> Given entries:
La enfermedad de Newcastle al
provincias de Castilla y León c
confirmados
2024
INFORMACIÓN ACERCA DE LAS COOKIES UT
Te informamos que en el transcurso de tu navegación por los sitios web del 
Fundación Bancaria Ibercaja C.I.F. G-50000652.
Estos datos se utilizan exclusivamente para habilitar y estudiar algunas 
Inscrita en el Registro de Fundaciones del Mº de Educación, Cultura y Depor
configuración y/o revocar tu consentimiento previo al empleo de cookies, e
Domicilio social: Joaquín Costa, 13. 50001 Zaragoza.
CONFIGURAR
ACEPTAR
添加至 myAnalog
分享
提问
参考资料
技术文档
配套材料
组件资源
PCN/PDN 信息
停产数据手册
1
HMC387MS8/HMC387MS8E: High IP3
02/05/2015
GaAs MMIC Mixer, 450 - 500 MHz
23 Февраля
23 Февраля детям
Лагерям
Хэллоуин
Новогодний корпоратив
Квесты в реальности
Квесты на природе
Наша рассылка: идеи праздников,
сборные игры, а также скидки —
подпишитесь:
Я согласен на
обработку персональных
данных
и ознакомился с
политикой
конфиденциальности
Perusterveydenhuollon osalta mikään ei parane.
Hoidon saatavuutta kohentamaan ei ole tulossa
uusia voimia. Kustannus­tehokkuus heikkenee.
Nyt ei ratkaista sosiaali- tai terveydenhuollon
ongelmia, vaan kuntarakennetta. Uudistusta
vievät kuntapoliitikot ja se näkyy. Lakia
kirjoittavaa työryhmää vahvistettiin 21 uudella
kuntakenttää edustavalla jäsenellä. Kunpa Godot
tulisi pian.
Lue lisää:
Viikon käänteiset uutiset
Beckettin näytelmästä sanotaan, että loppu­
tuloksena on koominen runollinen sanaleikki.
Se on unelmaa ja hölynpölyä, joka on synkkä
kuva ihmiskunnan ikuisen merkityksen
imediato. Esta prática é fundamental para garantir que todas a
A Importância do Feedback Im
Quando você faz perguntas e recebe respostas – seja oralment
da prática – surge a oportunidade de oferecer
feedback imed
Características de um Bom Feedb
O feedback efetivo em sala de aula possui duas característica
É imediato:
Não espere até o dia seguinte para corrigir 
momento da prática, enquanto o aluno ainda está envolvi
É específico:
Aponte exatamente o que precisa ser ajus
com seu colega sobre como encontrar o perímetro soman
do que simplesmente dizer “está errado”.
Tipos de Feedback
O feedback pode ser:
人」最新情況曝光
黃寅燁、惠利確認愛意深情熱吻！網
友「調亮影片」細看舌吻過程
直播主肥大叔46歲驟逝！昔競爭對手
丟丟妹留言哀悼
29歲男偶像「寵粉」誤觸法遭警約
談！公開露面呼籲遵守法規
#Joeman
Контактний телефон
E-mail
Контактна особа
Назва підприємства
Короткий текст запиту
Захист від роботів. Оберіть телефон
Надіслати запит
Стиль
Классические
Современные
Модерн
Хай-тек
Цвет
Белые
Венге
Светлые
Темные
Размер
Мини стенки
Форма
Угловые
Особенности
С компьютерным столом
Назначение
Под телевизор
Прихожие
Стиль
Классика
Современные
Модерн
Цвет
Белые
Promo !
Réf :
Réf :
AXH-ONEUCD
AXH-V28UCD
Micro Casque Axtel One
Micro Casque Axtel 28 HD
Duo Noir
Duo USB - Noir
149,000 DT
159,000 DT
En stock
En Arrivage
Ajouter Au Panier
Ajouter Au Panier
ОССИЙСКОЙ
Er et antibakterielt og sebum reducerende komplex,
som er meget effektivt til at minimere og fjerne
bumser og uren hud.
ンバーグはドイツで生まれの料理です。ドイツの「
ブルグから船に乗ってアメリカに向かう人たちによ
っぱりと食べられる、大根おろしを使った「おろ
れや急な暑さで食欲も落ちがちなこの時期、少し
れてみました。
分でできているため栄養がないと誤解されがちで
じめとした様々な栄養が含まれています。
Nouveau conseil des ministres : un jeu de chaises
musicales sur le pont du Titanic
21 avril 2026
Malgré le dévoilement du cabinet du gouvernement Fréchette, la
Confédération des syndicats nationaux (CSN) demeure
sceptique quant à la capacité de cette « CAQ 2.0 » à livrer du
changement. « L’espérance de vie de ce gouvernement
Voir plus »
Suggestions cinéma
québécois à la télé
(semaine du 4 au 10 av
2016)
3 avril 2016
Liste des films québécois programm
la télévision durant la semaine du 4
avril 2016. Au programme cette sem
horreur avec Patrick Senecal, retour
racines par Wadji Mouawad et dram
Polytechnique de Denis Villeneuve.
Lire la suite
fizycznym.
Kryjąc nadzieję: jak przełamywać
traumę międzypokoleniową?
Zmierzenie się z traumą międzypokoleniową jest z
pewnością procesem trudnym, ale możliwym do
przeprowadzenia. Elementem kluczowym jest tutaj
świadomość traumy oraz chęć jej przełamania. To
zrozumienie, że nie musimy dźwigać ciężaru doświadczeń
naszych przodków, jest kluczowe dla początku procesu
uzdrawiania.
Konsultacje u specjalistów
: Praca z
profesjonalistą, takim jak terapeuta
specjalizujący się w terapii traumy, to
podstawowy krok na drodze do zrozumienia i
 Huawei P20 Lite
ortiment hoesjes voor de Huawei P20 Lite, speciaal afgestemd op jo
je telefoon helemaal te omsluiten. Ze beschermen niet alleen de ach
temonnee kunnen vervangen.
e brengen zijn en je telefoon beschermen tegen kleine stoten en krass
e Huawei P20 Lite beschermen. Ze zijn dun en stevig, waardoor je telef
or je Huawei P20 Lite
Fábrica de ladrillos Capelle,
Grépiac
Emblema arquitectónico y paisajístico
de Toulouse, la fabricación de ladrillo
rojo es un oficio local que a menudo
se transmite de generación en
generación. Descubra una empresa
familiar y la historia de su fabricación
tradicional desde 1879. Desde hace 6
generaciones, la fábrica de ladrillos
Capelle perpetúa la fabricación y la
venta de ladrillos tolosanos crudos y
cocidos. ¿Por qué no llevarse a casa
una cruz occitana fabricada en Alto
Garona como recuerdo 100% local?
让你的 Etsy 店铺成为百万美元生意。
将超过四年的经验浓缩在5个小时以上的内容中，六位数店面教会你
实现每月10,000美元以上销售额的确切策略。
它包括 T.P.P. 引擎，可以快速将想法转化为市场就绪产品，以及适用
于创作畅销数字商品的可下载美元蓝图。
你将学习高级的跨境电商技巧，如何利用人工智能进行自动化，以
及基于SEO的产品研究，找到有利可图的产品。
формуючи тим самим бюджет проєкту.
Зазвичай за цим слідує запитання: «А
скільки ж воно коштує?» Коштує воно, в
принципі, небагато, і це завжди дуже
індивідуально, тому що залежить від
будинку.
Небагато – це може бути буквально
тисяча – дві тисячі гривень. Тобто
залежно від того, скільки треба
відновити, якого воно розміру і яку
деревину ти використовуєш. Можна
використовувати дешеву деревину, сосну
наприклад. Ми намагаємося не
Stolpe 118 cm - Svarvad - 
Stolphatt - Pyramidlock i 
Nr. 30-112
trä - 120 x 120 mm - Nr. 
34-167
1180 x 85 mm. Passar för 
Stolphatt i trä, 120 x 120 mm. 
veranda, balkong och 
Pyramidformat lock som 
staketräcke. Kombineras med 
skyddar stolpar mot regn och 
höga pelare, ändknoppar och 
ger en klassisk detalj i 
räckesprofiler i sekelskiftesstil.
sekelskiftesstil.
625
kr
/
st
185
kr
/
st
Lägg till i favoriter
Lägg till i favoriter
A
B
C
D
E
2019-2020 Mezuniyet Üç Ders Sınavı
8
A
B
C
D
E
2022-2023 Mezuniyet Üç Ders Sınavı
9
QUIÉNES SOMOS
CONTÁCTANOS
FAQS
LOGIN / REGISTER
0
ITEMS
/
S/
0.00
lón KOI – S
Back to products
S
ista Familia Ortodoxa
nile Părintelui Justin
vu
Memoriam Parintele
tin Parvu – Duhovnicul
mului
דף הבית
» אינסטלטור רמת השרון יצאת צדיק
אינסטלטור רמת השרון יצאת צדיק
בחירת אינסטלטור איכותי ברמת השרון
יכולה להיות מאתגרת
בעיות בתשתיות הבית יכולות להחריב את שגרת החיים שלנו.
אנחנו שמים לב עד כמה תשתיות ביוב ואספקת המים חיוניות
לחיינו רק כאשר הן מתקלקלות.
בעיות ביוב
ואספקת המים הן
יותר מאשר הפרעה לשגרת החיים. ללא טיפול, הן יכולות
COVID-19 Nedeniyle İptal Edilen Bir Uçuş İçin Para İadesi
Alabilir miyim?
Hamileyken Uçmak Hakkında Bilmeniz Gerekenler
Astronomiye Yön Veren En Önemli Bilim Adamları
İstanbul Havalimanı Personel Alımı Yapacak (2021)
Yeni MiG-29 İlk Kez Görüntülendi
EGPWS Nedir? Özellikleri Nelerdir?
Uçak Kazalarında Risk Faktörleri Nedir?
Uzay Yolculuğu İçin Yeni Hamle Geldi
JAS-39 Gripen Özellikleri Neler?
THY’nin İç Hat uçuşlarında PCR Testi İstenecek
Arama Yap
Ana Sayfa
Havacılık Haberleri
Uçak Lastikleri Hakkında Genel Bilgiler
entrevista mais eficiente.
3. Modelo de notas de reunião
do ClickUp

> Your objective:
Copy out, from the listing above, every line that contains the string "Yeni".

> Exercise result:
Yeni MiG-29 İlk Kez Görüntülendi
Uzay Yolculuğu İçin Yeni Hamle Geldi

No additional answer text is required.